Three scientists walked into a saloon . . .

A New York Times editorial last weekend by Johnathan Balcombe discussed his new book, “What a Fish Knows.” Balcombe’s book made the third instance that I have heard about recently of scientists publicizing their research about animals. All three books make the same observation: animals of all kinds are more intelligent, social, and emotional (more like “us”) than most people suppose. The other two are Beyond Words: What Animals Think and Feel by Carl Safina and Are We Smart Enough to Know How Smart Animals are by Frans de Waal.

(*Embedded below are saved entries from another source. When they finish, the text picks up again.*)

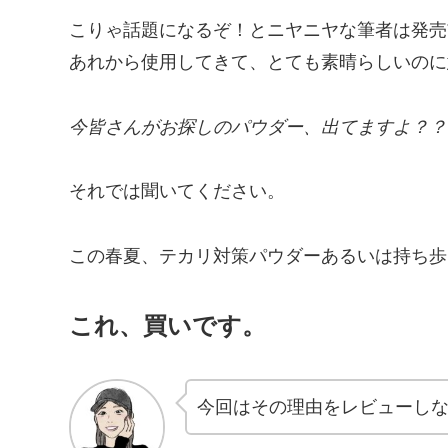
こりゃ話題になるぞ！とニヤニヤな筆者は発売
あれから使用してきて、とても素晴らしいのに
今皆さんがお探しのパウダー、出てますよ？？
それでは聞いてください。
この春夏、テカリ対策パウダーあるいは持ち歩
これ、買いです。
今回はその理由をレビューし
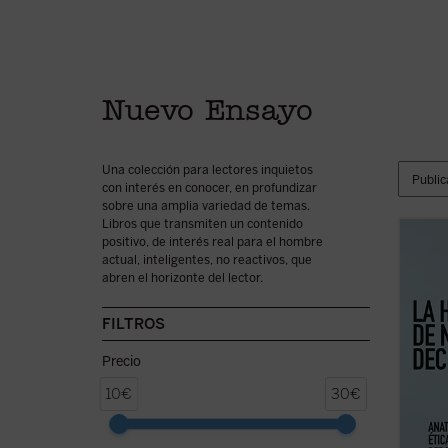
Nuevo Ensayo
Una colección para lectores inquietos
con interés en conocer, en profundizar
sobre una amplia variedad de temas.
Libros que transmiten un contenido
positivo, de interés real para el hombre
La hue
actual, inteligentes, no reactivos, que
ensayo
abren el horizonte del lector.
una di
por la
espiri
FILTROS
conduc
humana
Precio
10€
30€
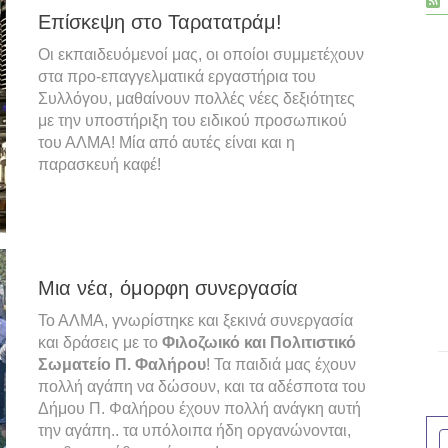
Επίσκεψη στο Ταρατατράμ!
Οι εκπαιδευόμενοί μας, οι οποίοι συμμετέχουν
στα προ-επαγγελματικά εργαστήρια του
Συλλόγου, μαθαίνουν πολλές νέες δεξιότητες
με την υποστήριξη του ειδικού προσωπικού
του ΑΛΜΑ! Μία από αυτές είναι και η
παρασκευή καφέ!
Μια νέα, όμορφη συνεργασία
Το ΑΛΜΑ, γνωρίστηκε και ξεκινά συνεργασία
και δράσεις με το
Φιλοζωικό και Πολιτιστικό
Σωματείο Π. Φαλήρου
! Τα παιδιά μας έχουν
πολλή αγάπη να δώσουν, και τα αδέσποτα του
Δήμου Π. Φαλήρου έχουν πολλή ανάγκη αυτή
την αγάπη.. τα υπόλοιπα ήδη οργανώνονται,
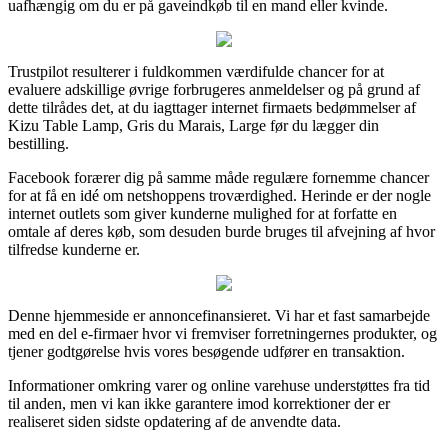
uafhængig om du er på gaveindkøb til en mand eller kvinde.
Trustpilot resulterer i fuldkommen værdifulde chancer for at
evaluere adskillige øvrige forbrugeres anmeldelser og på grund af
dette tilrådes det, at du iagttager internet firmaets bedømmelser af
Kizu Table Lamp, Gris du Marais, Large før du lægger din
bestilling.
Facebook forærer dig på samme måde regulære fornemme chancer
for at få en idé om netshoppens troværdighed. Herinde er der nogle
internet outlets som giver kunderne mulighed for at forfatte en
omtale af deres køb, som desuden burde bruges til afvejning af hvor
tilfredse kunderne er.
Denne hjemmeside er annoncefinansieret. Vi har et fast samarbejde
med en del e-firmaer hvor vi fremviser forretningernes produkter, og
tjener godtgørelse hvis vores besøgende udfører en transaktion.
Informationer omkring varer og online varehuse understøttes fra tid
til anden, men vi kan ikke garantere imod korrektioner der er
realiseret siden sidste opdatering af de anvendte data.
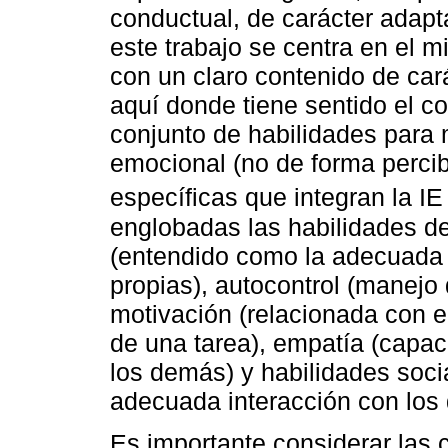
conductual, de carácter adapt
este trabajo se centra en el
con un claro contenido de car
aquí donde tiene sentido el c
conjunto de habilidades para m
emocional (no de forma percib
específicas que integran la IE 
englobadas las habilidades d
(entendido como la adecuada 
propias), autocontrol (manejo
motivación (relacionada con el
de una tarea), empatía (capac
los demás) y habilidades soci
adecuada interacción con los
Es importante considerar las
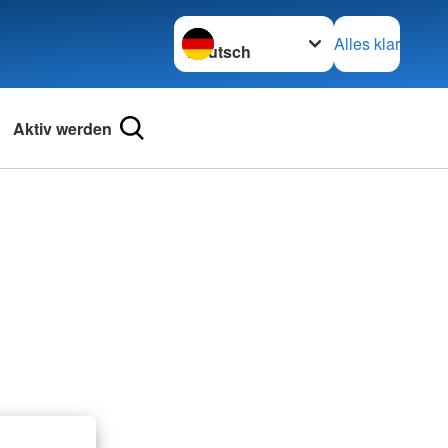
Sprache wechseln zu
Alles klar
Aktiv werden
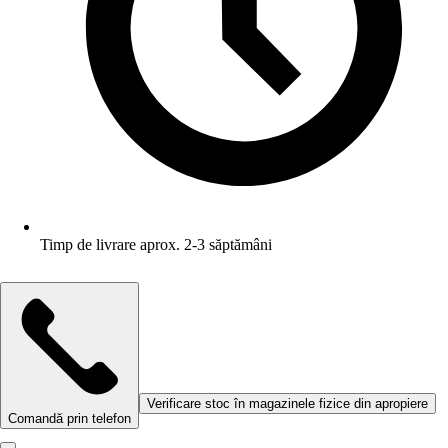
Timp de livrare aprox. 2-3 săptămâni
Verificare stoc în magazinele fizice din apropiere
Comandă prin telefon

When I hear about these books, I first must ask: what is the point in proving that nonhuman animals have a greater intellectual and emotional life than one might have thought.  There is one whopping big use that can be made of that information, which is the only real valuable point of this research: if animals are “surprisingly” intelligent, social, emotional, empathetic, capable of thinking ahead, and making tools, etc., how, then, can we justify treating them as if they are so very different from humans and abuse, confine, kill, and consume them? If that question does not present itself with great urgency as the scientist’s conclusion, then his or her research has no value other than satisfying some idle curiosity and advancing his or her academic career.

In differentiating the three scientists making the most recent forays into this area of animal research, I can’t get out of my mind as particularly apt the title to the classic Clint Eastwood Western The Good, the Bad and the Ugly because such are the following scientists in that order.

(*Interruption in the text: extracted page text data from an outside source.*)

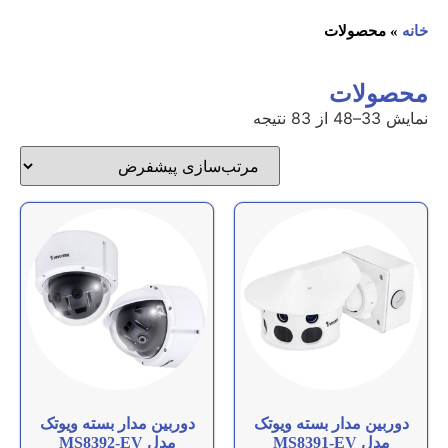
خانه
»
محصولات
محصولات
نمایش 33–48 از 83 نتیجه
دوربین مدار بسته ویوتک
دوربین مدار بسته ویوتک
مدل MS8391-EV
مدل MS8392-EV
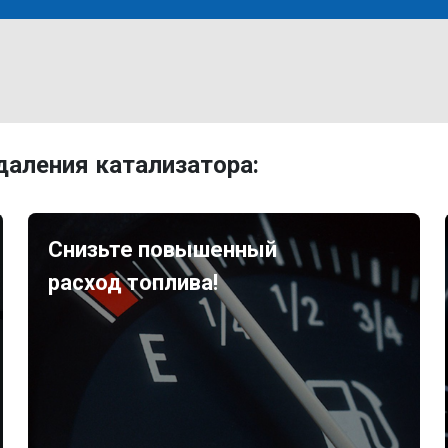
аления катализатора:
Снизьте повышенный
расход топлива!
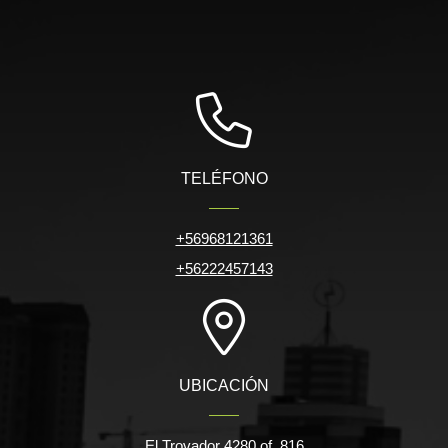
TELÉFONO
+56968121361
+56222457143
UBICACIÓN
El Trovador 4280 of. 816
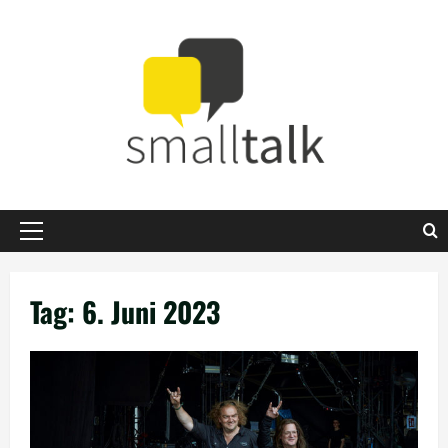
Zum
Inhalt
springen
Primäres
Menü
Tag:
6. Juni 2023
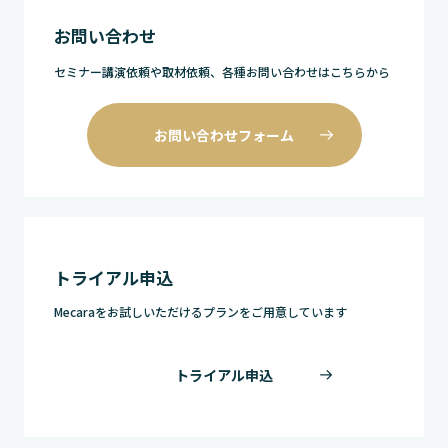
お問い合わせ
セミナー講演依頼や取材依頼、各種お問い合わせはこちらから
お問い合わせフォーム
トライアル申込
Mecaraをお試しいただけるプランをご用意しています
トライアル申込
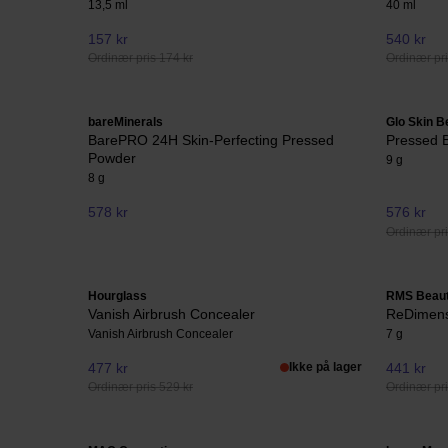
13,5 ml
40 ml
157 kr
540 kr
Ordinær pris 174 kr
Ordinær pri
bareMinerals
Glo Skin B
BarePRO 24H Skin-Perfecting Pressed
Pressed 
Powder
9 g
8 g
578 kr
576 kr
Ordinær pri
Hourglass
RMS Beau
Vanish Airbrush Concealer
ReDimens
Vanish Airbrush Concealer
7 g
477 kr
Ikke på lager
441 kr
Ordinær pris 529 kr
Ordinær pri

Jonathan Balcombe reaches the conclusion that understanding nonhuman animals should lead to greater compassion for them, and he is a vegan. Interestingly, the article in The Times did not highlight his veganism, and I asked him by email to find out. Rather cryptically, he implied that he had to say less than he might have wanted on that topic, as he was subject to “filters” in getting the article into print.

The “bad” science-slinger is Carl Safina, who is enthusiastic about the wonderful inner life of animals, but, because he studies “wild” animals, can’t equate anything he has learned to domestic ones and hasn’t sorted out any cogent approach to eating them.  He eats and even catches and kills fish, and eats meat sometimes, and slaughtering animals to eat them does not bother him. He justifies all of the above because there is “predation” in nature, and he studies “nature.”  Although a discussion of “predators” looms large as well in discussing below our third man of science, I have to ask here: what difference does it make if there are predators among animals?  There are also a lot of non-predators.  Why would we feel obliged to be like one group of animals more than the other?  Some scientists have found that our digestive systems and teeth put us more in the herbivore than carnivore category, and, of course, we do know now that meat is not good for us.  In any event, what the lion must do to survive bears no similarity to the human experience in the grocery store. Further, what goes on in nature does not generally determine what we do: we don’t think that we have to live in a nest because birds do; we don’t think we have to drink from streams, although deer do. Maybe he is saying that having watched a lot of Wild Kingdom episodes he has become inured to watching animals die.  I would not like to watch nature in action “red in tooth and claw,” as Tennyson wrote, but I could watch lions kill old antelopes, knowing that it is for those animals nature’s way and do or die, and not find that at all preparation for watching hundreds of kind, domestic animals forced in terror to the hell of a slaughter house.  Mr. Safina does not win last place in this line up, however, because he does acknowledge an element of the “wishy-washy” and “hypocritical” in his approach. Such hypocrisy is not acceptable, but in realizing the flaw in his approach to eating, there is some slight indication that he might feel compelled to give the matter greater thought someday.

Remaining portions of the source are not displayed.